Talk, or more accurately gossip, is rife but honesty is rare. Lies are told upon lies and truths are denied, to the point where it is impossible to know with any certainty what is fact and what is fabrication. It is certainly clear that the distinction has blurred for several of the characters.

This is a faithful revival of Tennessee Williams' 1955 Pulitzer Prize winning play. Everything looks and sounds right, in their handling of the southern drawl the cast score a points victory, Sarah Esdaile’s direction is fluid and focussed. However, something doesn’t quite hit home. As the emotions heighten through the 3 acts the drama doesn’t quite follow. The themes of repression, deceit, greed and mortality are all clearly realised but the crisis at the heart of this decaying family never completely translates.

Part of the problem is the clashing dynamics within the central relationships. As Brick’s cunning and aspirational wife Maggie, Zoe Boyle really goes to town on the sultry Southern Belle persona, she plays it big and bold and sexy. The performance holds together the first act but does clash against Jamie Parker’s portrayal of Brick who most of the time comes across as a petulant teenager. It’s a believable interpretation, after all Brick’s most defining moments, both good and bad, came as a teenage football star. It makes sense that he is still stranded there, unable or unwilling to address the guilt and disgust he feels over the death of his best friend and the feelings they had for each other. Good performances both, but as a believable couple, albeit poles apart, it doesn’t quite ring true.

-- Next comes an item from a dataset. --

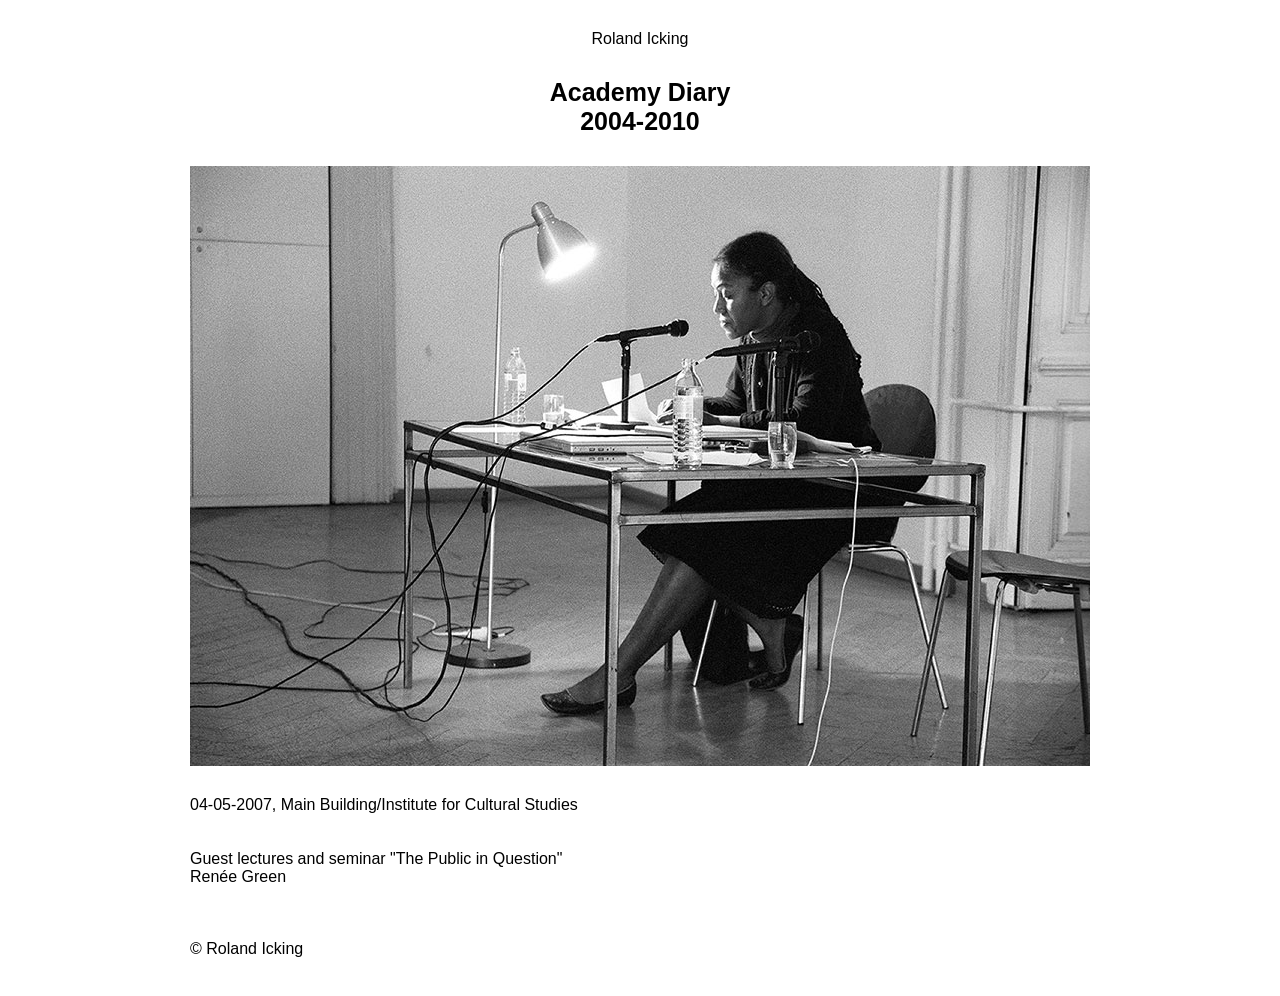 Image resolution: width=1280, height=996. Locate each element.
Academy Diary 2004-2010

Similarly, Richard Cordery is fittingly dominant as Big Daddy. This is a skilled, nuanced performance that deftly moves between rage and compassion, acceptance and denial but Amanda Boxer’s Big Momma is much more broad and theatrical. She elicits a high number of laughs from her highly-strung performance but the result is that the desperately sad and often violent clashes between her and Big Daddy don’t deliver the devastating impact they should.

There is so much good work on display here but the sum of the parts doesn’t quite equal the whole. For all the on-stage talk of heat one never truly feels it.

Cat on a Hot Tin Roof runs at the West Yorkshire Playhouse until 27 October.